Check failed: ret == 0 (-1 vs. 0) : TVMError: CUDALaunch Error: CUDA_ERROR_INVALID_VALUE
grid=(16,1280000,1), block=(64,1,1)
// func_name=tvmgen_default_fused_nn_dense_kernel0
// CUDA Source
// -----------
As you can see, the grid size is invalid. Some posts suggest tuning. But it does not work for this model. The tuning tries a few time and failed because of similar reason.
I was able to fix it by modifying the default schedule of dense_small_batch.gpu
. I just bind the larger number to blockIdx.x
. I don’t know if this is the correct way to fix it. I think I can create a PR regarding this problem if it is a bug.
Model file looks like this:
My script:
model_encoder = "pts_voxel_encoder_centerpoint.onnx"
onnx_ = onnx.load(model_encoder)
x = np.ones((40000,32,9), dtype=np.float32)

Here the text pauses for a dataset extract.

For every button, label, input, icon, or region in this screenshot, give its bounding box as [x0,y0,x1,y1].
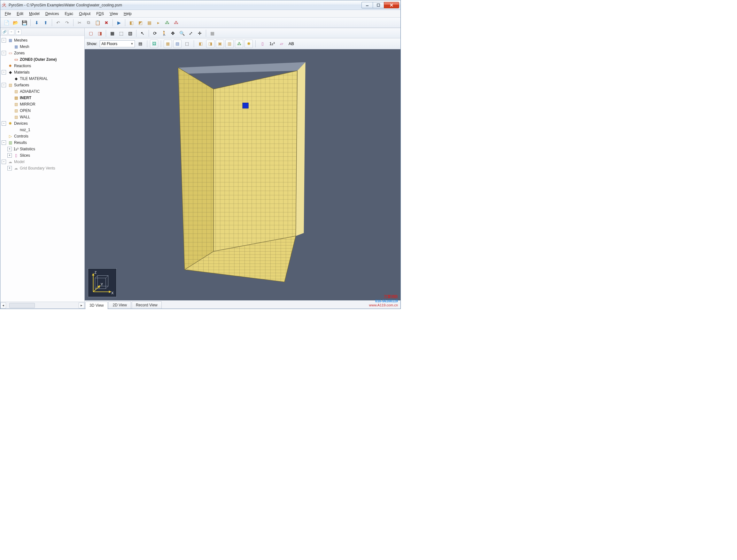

input_name = "input_features"
target = tvm.target.create('cuda')
shape_dict = {input_name: x.shape}
mod, params = relay.frontend.from_onnx(onnx_, shape_dict)
with tvm.transform.PassContext(opt_level=3, config={}):
lib = relay.build(mod, target=target, params=params)
dev = tvm.device(str(target), 0)
module = graph_executor.GraphModule(lib["default"](dev))
dtype = "float32"
module.set_input(input_name, x)
module.run()
output_shape = (40000, 1, 32)
out_idx = 0
tvm_output = module.get_output(out_idx, tvm.nd.empty(output_shape)).numpy()
PS: I wonder what is the correct way to get a schduler of a single operation from a network model.